NTLDR (short for NT Loader) is a component of the Windows NT operating system family, including Windows NT, Windows 2000, Windows XP, and Windows Server 2003. It is responsible for loading the operating system kernel and essential system files during the boot process.
What is the Master Boot Record?
Contains executable code that the system BIOS loads into memory. The code scans the MBR to find the partition table to determine which partition is the active, or bootable, partition.
What is a cluster?
A cluster (or allocation unit) is the smallest amount of disk space that can be allocated to hold a file. NTFS organizes hard disks based on cluster size, which is determined by the number of sectors (units of storage on a hard disk) that the cluster contains. For example, on a disk that uses 512-byte sectors, a 512-byte cluster contains one sector, whereas a 4-kilobyte (KB) cluster contains eight sectors.
How are clusters organised within a NTFS volume?
Clusters on an NTFS volume are numbered sequentially from the beginning of the partition into logical cluster numbers. On NTFS volumes, clusters start at sector zero; therefore, every cluster is aligned on the cluster boundary. Contiguous clusters for file storage allow for faster processing of a file.
What are the limitations of cluster sizes?
NTFS uses different cluster sizes depending on the size of the volume therefore, each file system has a maximum number of clusters it can support. The smaller the cluster size, the more efficiently a disk potentially stores information because unused space within a cluster cannot be used by other files. And the more clusters a file system supports, the larger the volumes you can create and format by using a particular file system.
What are the NTFS file limits?
Maximum file size Architecturally: 16 exabytes minus 1 KB (2^64 bytes minus 1 KB)
Implementation: 16 terabytes minus 64 KB (2^44 bytes minus 64 KB)
Files per volume 4,294,967,295 (2^32 minus 1 file)
What is NTFS?
Primary file system for Windows.
What are the features of NTFS?
Security descriptors encryption disk quotas rich metadata.
What is the use of Cluster Shared Volumes (CSV)? (NTFS can be used with it)
Provide continuously available volumes that can be accessed simultaneously from multiple nodes of a failover cluster.
What is the newer file system than NTFS?
Resilient File System (ReFS).
How does NTFS restore consistency after a system failure?
Uses log file and checkpoint information.
What happens after a bad-sector error?
NTFS dynamically remaps the cluster.
What is self-healing NTFS?
Continuously monitors and corrects transient corruption issues.
Transient corruption issues refer to temporary or intermittent errors or corruptions that occur in computer systems or data.
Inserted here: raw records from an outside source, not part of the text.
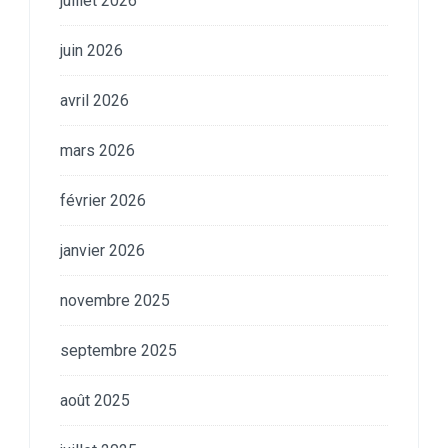
juillet 2026
juin 2026
avril 2026
mars 2026
février 2026
janvier 2026
novembre 2025
septembre 2025
août 2025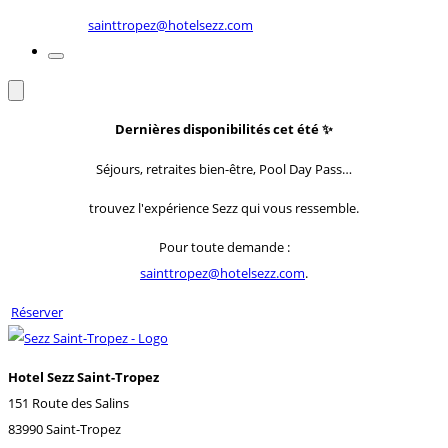
sainttropez@hotelsezz.com
Dernières disponibilités cet été
✨
Séjours, retraites bien-être, Pool Day Pass…
trouvez l'expérience Sezz qui vous ressemble.
Pour toute demande :
sainttropez@hotelsezz.com
.
Réserver
Hotel Sezz Saint-Tropez
151 Route des Salins
83990 Saint-Tropez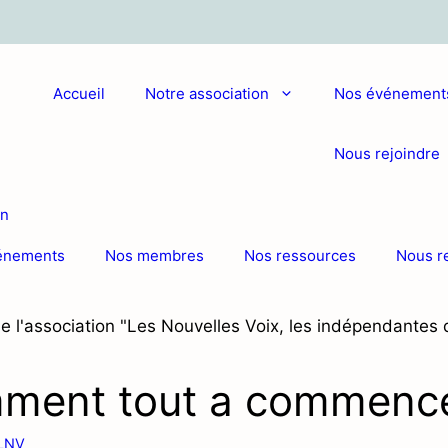
Accueil
Notre association
Nos événement
Nous rejoindre
énements
Nos membres
Nos ressources
Nous r
ment tout a commenc
LNV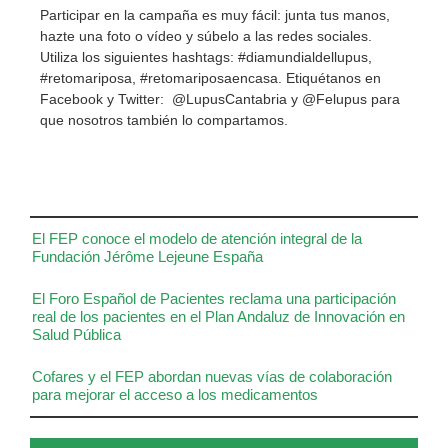
Participar en la campaña es muy fácil: junta tus manos,
hazte una foto o vídeo y súbelo a las redes sociales.
Utiliza los siguientes hashtags: #diamundialdellupus,
#retomariposa, #retomariposaencasa. Etiquétanos en
Facebook y Twitter: @LupusCantabria y @Felupus para
que nosotros también lo compartamos.
El FEP conoce el modelo de atención integral de la
Fundación Jérôme Lejeune España
El Foro Español de Pacientes reclama una participación
real de los pacientes en el Plan Andaluz de Innovación en
Salud Pública
Cofares y el FEP abordan nuevas vías de colaboración
para mejorar el acceso a los medicamentos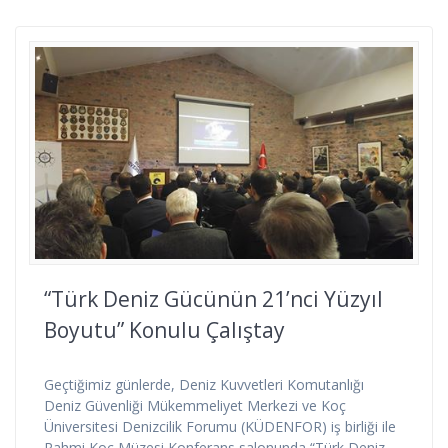
“Türk Deniz Gücünün 21’nci Yüzyıl
Boyutu” Konulu Çalıştay
Geçtiğimiz günlerde, Deniz Kuvvetleri Komutanlığı
Deniz Güvenliği Mükemmeliyet Merkezi ve Koç
Üniversitesi Denizcilik Forumu (KÜDENFOR) iş birliği ile
Rahmi Koç Müzesi Konferans salonunda “Türk Deniz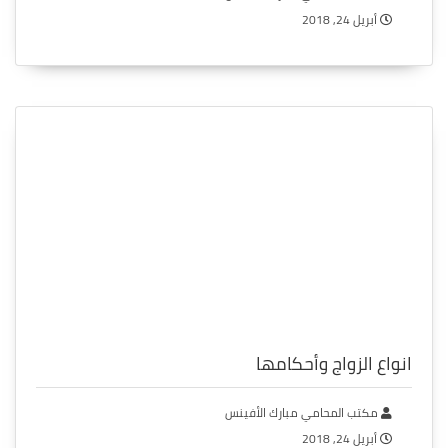
أبريل 24, 2018
انواع الزواج وأحكامها
مكتب المحامي مبارك الأفينس
أبريل 24, 2018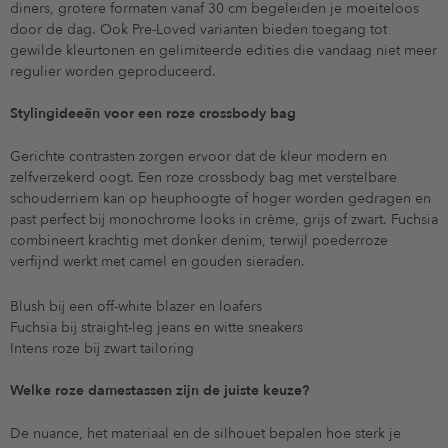
diners, grotere formaten vanaf 30 cm begeleiden je moeiteloos
door de dag. Ook Pre-Loved varianten bieden toegang tot
gewilde kleurtonen en gelimiteerde edities die vandaag niet meer
regulier worden geproduceerd.
Stylingideeën voor een roze crossbody bag
Gerichte contrasten zorgen ervoor dat de kleur modern en
zelfverzekerd oogt. Een roze crossbody bag met verstelbare
schouderriem kan op heuphoogte of hoger worden gedragen en
past perfect bij monochrome looks in crème, grijs of zwart. Fuchsia
combineert krachtig met donker denim, terwijl poederroze
verfijnd werkt met camel en gouden sieraden.
Blush bij een off-white blazer en loafers
Fuchsia bij straight-leg jeans en witte sneakers
Intens roze bij zwart tailoring
Welke roze damestassen zijn de juiste keuze?
De nuance, het materiaal en de silhouet bepalen hoe sterk je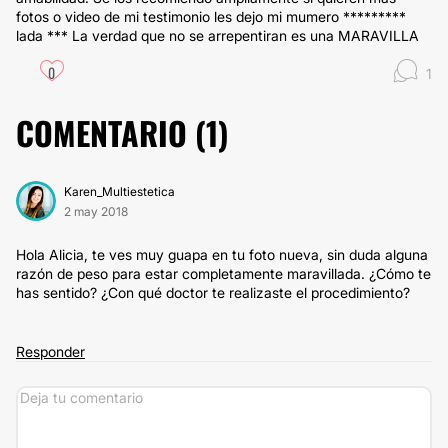
fotos o video de mi testimonio les dejo mi mumero *********
lada *** La verdad que no se arrepentiran es una MARAVILLA
0
1
COMENTARIO (
1
)
Karen_Multiestetica
2 may 2018
Hola Alicia, te ves muy guapa en tu foto nueva, sin duda alguna
razón de peso para estar completamente maravillada. ¿Cómo te
has sentido? ¿Con qué doctor te realizaste el procedimiento?
Responder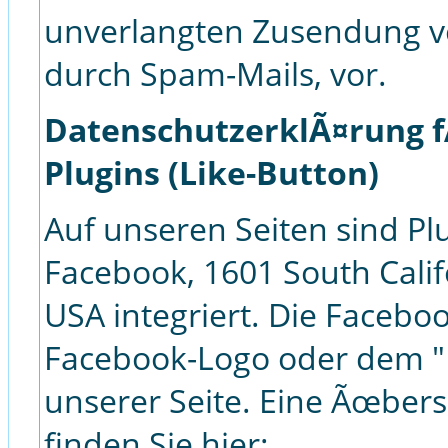
unverlangten Zusendung v
durch Spam-Mails, vor.
DatenschutzerklÃ¤rung f
Plugins (Like-Button)
Auf unseren Seiten sind Pl
Facebook, 1601 South Calif
USA integriert. Die Facebo
Facebook-Logo oder dem "Li
unserer Seite. Eine Ãœbers
finden Sie hier: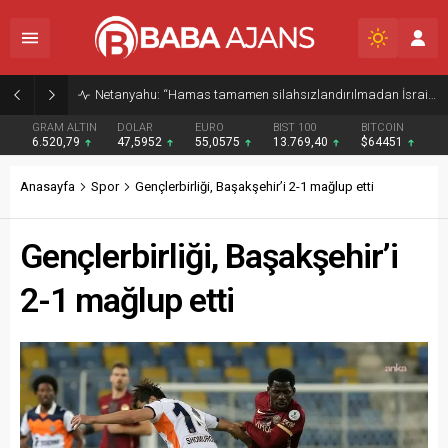
Netanyahu: “Hamas tamamen silahsızlandırılmadan İsrail Gazze’den çekilmeyecek”
GRAM ALTIN
DOLAR
EURO
BIST 100
BITCOIN
6.520,79
47,5952
55,0575
13.769,40
$64451
Anasayfa
Spor
Gençlerbirliği, Başakşehir’i 2-1 mağlup etti
Gençlerbirliği, Başakşehir’i
2-1 mağlup etti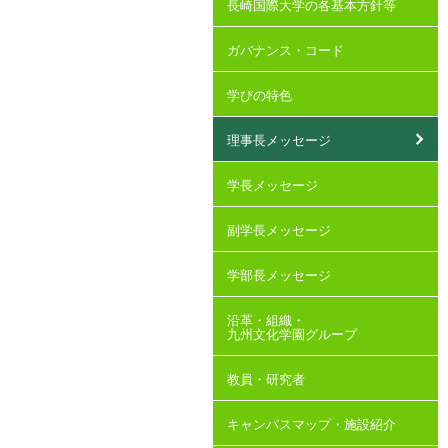
長崎国際大学の各基本方針等
ガバナンス・コード
学びの特色
理事長メッセージ
学長メッセージ
副学長メッセージ
学部長メッセージ
沿革・組織・
九州文化学園グループ
教員・研究者
キャンパスマップ・施設紹介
These corruptions are typically short-lived and not persistent, meaning they do not permanently alter or damage the data or system.
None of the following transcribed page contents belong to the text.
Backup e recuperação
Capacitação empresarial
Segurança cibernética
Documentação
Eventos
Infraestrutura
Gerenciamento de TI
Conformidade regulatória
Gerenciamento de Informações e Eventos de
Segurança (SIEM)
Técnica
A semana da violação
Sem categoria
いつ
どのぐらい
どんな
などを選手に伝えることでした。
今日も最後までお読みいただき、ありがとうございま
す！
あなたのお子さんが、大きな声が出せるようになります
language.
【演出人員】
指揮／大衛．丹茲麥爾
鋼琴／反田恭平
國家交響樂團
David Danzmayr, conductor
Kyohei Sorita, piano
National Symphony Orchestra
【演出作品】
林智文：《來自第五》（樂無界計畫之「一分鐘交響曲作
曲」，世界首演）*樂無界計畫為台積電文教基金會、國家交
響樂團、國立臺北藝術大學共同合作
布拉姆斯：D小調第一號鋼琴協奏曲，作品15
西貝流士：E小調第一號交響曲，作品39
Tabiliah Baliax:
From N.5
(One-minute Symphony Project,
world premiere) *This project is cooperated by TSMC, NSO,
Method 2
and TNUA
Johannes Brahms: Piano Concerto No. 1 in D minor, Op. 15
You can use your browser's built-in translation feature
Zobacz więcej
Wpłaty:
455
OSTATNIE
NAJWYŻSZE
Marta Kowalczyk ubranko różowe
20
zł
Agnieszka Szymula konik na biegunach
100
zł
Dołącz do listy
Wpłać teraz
When was self-healing NTFS introduced?
Windows Server 2008.
What is the Chkdsk utility?
Scans and analyzes the drive for larger corruption issues while the volume is online
Where can you use the Chkdsk utility ?
Windows Server 2012 and later.
What is the downtime required for Chkdsk utility when using NTFS with Cluster Shared Volumes?
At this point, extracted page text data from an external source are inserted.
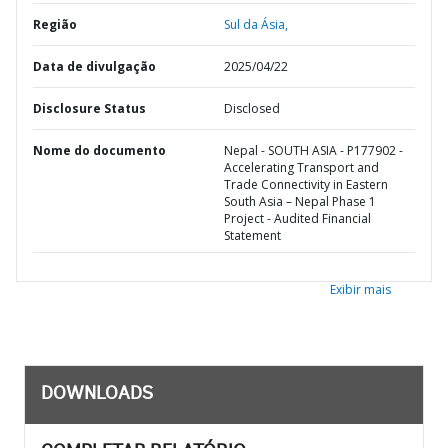
Região
Sul da Ásia,
Data de divulgação
2025/04/22
Disclosure Status
Disclosed
Nome do documento
Nepal - SOUTH ASIA - P177902 -
Accelerating Transport and
Trade Connectivity in Eastern
South Asia – Nepal Phase 1
Project - Audited Financial
Statement
Exibir mais
DOWNLOADS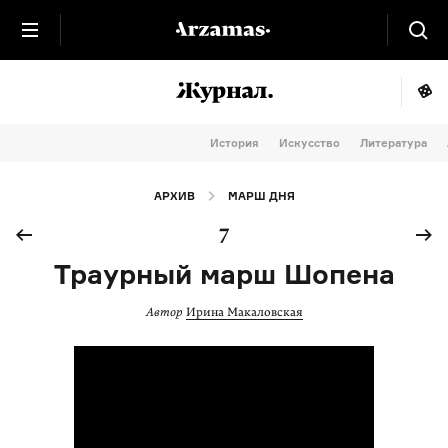
История
Искусство
Литература
АРХИВ
МАРШ ДНЯ
7
Траурный марш Шопена
Автор
Ирина Макаловская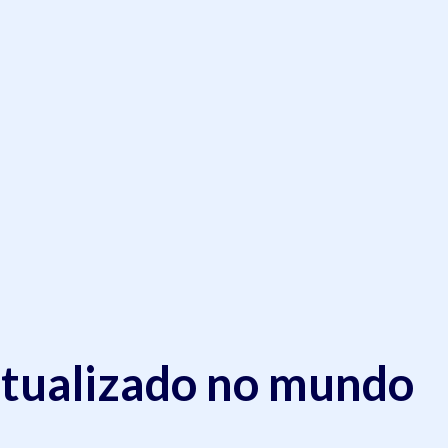
tualizado no mundo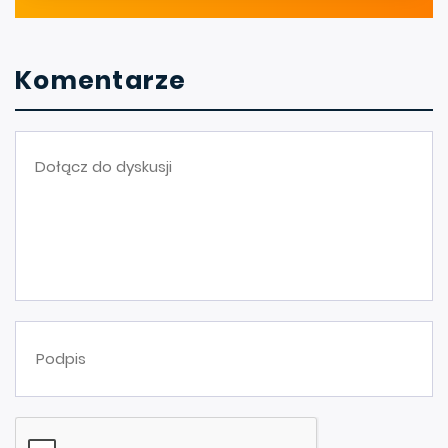
Komentarze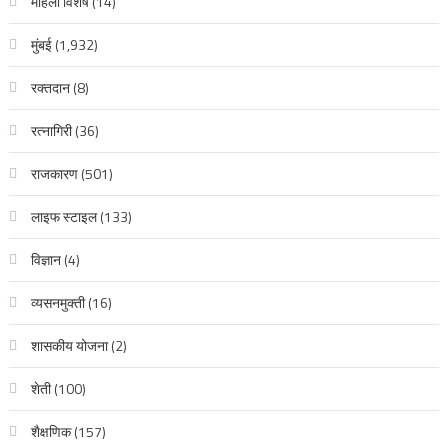
महिला विशेष
(14)
मुंबई
(1,932)
रक्‍तदान
(8)
रत्नागिरी
(36)
राजकारण
(501)
लाइफ स्टाइल
(133)
विज्ञान
(4)
व्यसनमुक्ती
(16)
शासकीय योजना
(2)
शेती
(100)
शैक्षणिक
(157)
When you use NTFS with Cluster Shared Volumes no downtime is required.
What is the benefit of using NTFS with Cluster Shared Volumes?
No downtime required.
Access Control List (ACL)-based security for files and folders: NTFS lets you
set permissions on a file or folder specify the groups and users whose access you want to restrict or allow and select access type.
What is the purpose of BitLocker Drive Encryption in NTFS? Module?
Protect data from unauthorized access. BitLocker provides support for device encryption on x86 and x64-based computers with a Trusted Platform Module (TPM) that supports connected stand-by (previously available only on Windows RT devices). Device encryption helps protect data on Windows-based computers
What is the purpose of disk quotas in NTFS?
Track and control the amount of disk space used by users.
What is the purpose of rich metadata in NTFS?
Store additional information about files and folders enhances the capabilities and functionality of the file system by enabling the storage of extended properties and descriptive data beyond the basic file attributes.